== Provided entries ==

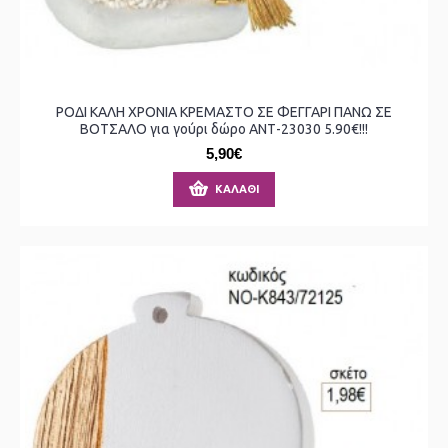
ΡΟΔΙ ΚΑΛΗ ΧΡΟΝΙΑ ΚΡΕΜΑΣΤΟ ΣΕ ΦΕΓΓΑΡΙ ΠΑΝΩ ΣΕ
ΒΟΤΣΑΛΟ για γούρι δώρο ΑΝΤ-23030 5.90€!!!
5,90€
ΚΑΛΆΘΙ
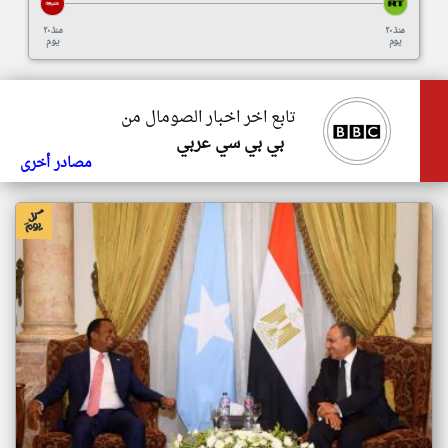
منذ ٢٠
منذ ٢٠
يوم
يوم
تابع اخر اخبار الصومال من
بي بي سي عربي
مصادر أخرى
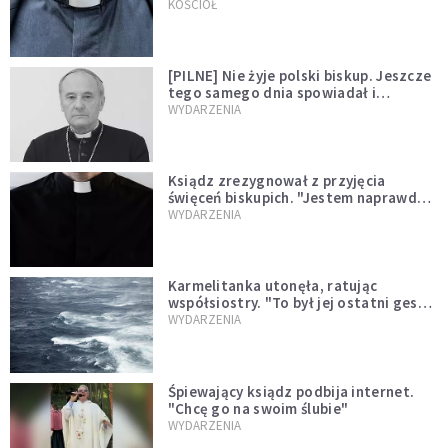
kazał mu opuścić zakon
KOŚCIÓŁ
[PILNE] Nie żyje polski biskup. Jeszcze
tego samego dnia spowiadał i
sprawował Mszę świętą
WYDARZENIA
Ksiądz zrezygnował z przyjęcia
święceń biskupich. "Jestem naprawdę
niegodny"
WYDARZENIA
Karmelitanka utonęła, ratując
współsiostry. "To był jej ostatni gest
miłości"
WYDARZENIA
Śpiewający ksiądz podbija internet.
"Chcę go na swoim ślubie"
WYDARZENIA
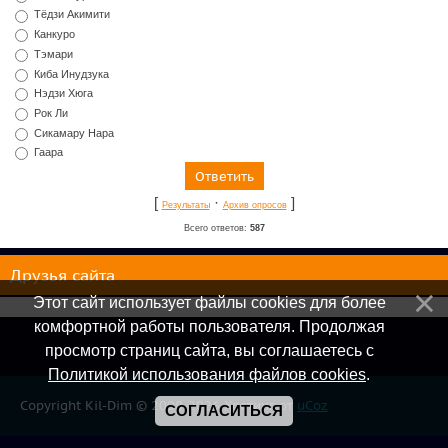
Тёдзи Акимити
Канкуро
Тэмари
Киба Инудзука
Нэдзи Хюга
Рок Ли
Сикамару Нара
Гаара
[
·
]
Результаты
Архив опросов
Всего ответов:
587
Друзья сайта
Этот сайт использует файлы cookies для более
комфортной работы пользователя. Продолжая
просмотр страниц сайта, вы соглашаетесь с
Политикой использования файлов cookies
.
Copyright Kil-Dim © 2008-2026
Хостинг от
uCoz
СОГЛАСИТЬСЯ
Онлайн всего:
1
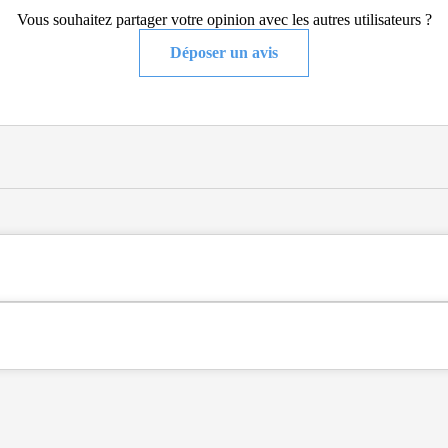
Vous souhaitez partager votre opinion avec les autres utilisateurs ?
Déposer un avis
r logement - résidence autonomie .
2300), dans la Loire (42).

===

Lines of the listing above that contain the word "cookies" should all be returned.

**Reply:**
Этот сайт использует файлы cookies для более
Политикой использования файлов cookies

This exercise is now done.